Valentina Zagaria, PhD candidate in Social Anthropology at London School of Ec - Wednesday 18th April, 4-6 pm, at University Place 2.217
|Dates:||18 April 2018|
|Times:||16:00 - 18:00|
|What is it:||Seminar|
|Organiser:||School of Social Sciences|
Title of the event:
Visiting Postgraduate Seminar
Department of Anthropology, University of Manchester
Valentina Zagaria, PhD candidate in Social Anthropology at London School of Economics.
Date and Time:
Wednesday 18th April, 4-6 pm, at University Place 2.217
Title and abstract of the seminar:
The Clandestine Cemetery: Responsibility, Empathy and the Work of Dignity in a Tunisian Border Town
The question of how and where to bury unknown persons victims of the EU border has come to the fore in recent years in Tunisia, as citizens are now able to have an open discussion about how this is being addressed by the authorities – something they were unable to do during the Ben Ali dictatorship.
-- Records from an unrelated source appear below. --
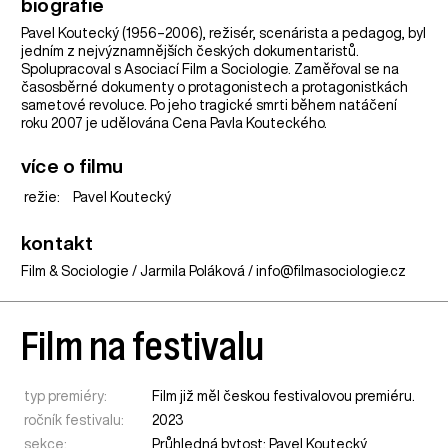
biografie
Pavel Koutecký (1956–2006), režisér, scenárista a pedagog, byl
jedním z nejvýznamnějších českých dokumentaristů.
Spolupracoval s Asociací Film a Sociologie. Zaměřoval se na
časosběrné dokumenty o protagonistech a protagonistkách
sametové revoluce. Po jeho tragické smrti během natáčení
roku 2007 je udělována Cena Pavla Kouteckého.
více o filmu
režie:
Pavel Koutecký
kontakt
Film & Sociologie / Jarmila Poláková / info@filmasociologie.cz
Film na festivalu
typ premiéry:
Film již měl českou festivalovou premiéru.
ročník festivalu:
2023
sekce:
Průhledná bytost: Pavel Koutecký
Yet everyone involved in these burials locally – the police, coast guards, fire fighters, doctors, Red Crescent volunteers, municipality employees – agree that the way in which these dead persons are being buried is “wrong”: it is neither dignified nor respectful to the dead. The cemetery of unknown persons is located in an isolated area on the outskirts of Zarzis, on a terrain that used to serve as a garbage dump. The land in this area is a sebkha, a marsh, deemed particularly inappropriate for providing the dead with a stable resting ground. Local authorities claim it was the only place they had available. The cemetery is not signalled, nor is it enclosed by a fence. If a visitor were to venture there without someone who knows where it is located it would be almost impossible to find, as it is indistinguishable from the continuum of olive trees and piles of rubbish that surround it. This paper will explore how my interlocutors make sense of the mismanagement of these burials, and how despite a lack of means they work to humanise and dignify these human remains. By focusing on how this locally perceived peripheral and yet uncomfortable issue is addressed, I will think through what these understandings and actions may tell us about who and what is to be mourned, what a dignified death may entail and, by contrast, a dignified life.